What Ozempic contains

• The active substance is semaglutide. One ml solution for injection contains 1.34 mg semaglutide. One pre-filled pen contains 4 mg semaglutide in 3 ml solution. Each dose contains 1 mg of semaglutide in 0.74 ml.

• The other ingredients are: disodium phosphate dihydrate, propylene glycol, phenol, water for injections, sodium hydroxide/hydrochloric acid (for pH adjustment). See also section 2, ‘Sodium content’.

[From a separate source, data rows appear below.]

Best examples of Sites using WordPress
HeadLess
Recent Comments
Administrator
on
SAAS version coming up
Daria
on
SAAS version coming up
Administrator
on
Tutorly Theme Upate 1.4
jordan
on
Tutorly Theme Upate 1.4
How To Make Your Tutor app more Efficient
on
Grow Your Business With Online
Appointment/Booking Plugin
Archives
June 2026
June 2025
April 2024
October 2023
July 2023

Like all medicines, this medicine can cause side effects, although not everybody gets them.

Serious side effects

Common (may affect up to 1 in 10 people)

• complications of diabetic eye disease (retinopathy) – you should inform your doctor if you experience eye problems, such as changes in vision, during treatment with this medicine.

Uncommon (may affect up to 1 in 100 people)

• Inflamed pancreas (acute pancreatitis) which could cause severe pain in the stomach and back which does not go away. You should see a doctor immediately if you experience such symptoms.

Rare (may affect up to 1 in 1 000 people)

• severe allergic reactions (anaphylactic reactions, angioedema). You should seek immediate medical help and inform your doctor straight away if you get symptoms such as breathing problems, swelling of face, lips, tongue and/or throat with difficulty swallowing and a fast heartbeat

Other side effects

Very common (may affect more than 1 in 10 people)

• feeling sick (nausea) – this usually goes away over time
• diarrhoea – this usually goes away over time

Common (may affect up to 1 in 10 people)

• being sick (vomiting)
• low blood sugar (hypoglycaemia) when this medicine is used with another antidiabetic medicine. The warning signs of low blood sugar may come on suddenly. They can include: cold sweat, cool pale skin, headache, fast heartbeat, feeling sick (nausea) or very hungry, changes in vision, feeling sleepy or weak, feeling nervous, anxious or confused, difficulty concentrating or shaking. Low blood sugar is more likely to happen if you also take a sulfonylurea or insulin. Your doctor may reduce your dose of these medicines before you start using this medicine.

• indigestion
• inflamed stomach (‘gastritis’) – the signs include stomach ache, feeling sick (nausea) or being sick (vomiting)
• reflux or heartburn – also called ‘gastro-esophageal reflux disease’ (GERD)
• stomach pain
• bloating of the stomach
• constipation
• burping
• gall stones
• dizziness
• tiredness
• weight loss
• less appetite
• gas (flatulence)
• increase of pancreatic enzymes (such as lipase and amylase).

Uncommon (may affect up to 1 in 100 people)

• change in the way food or drink tastes
• fast pulse
• injection site reactions – such as bruising, pain, irritation, itching and rash.
• allergic reactions like rash, itching or hives.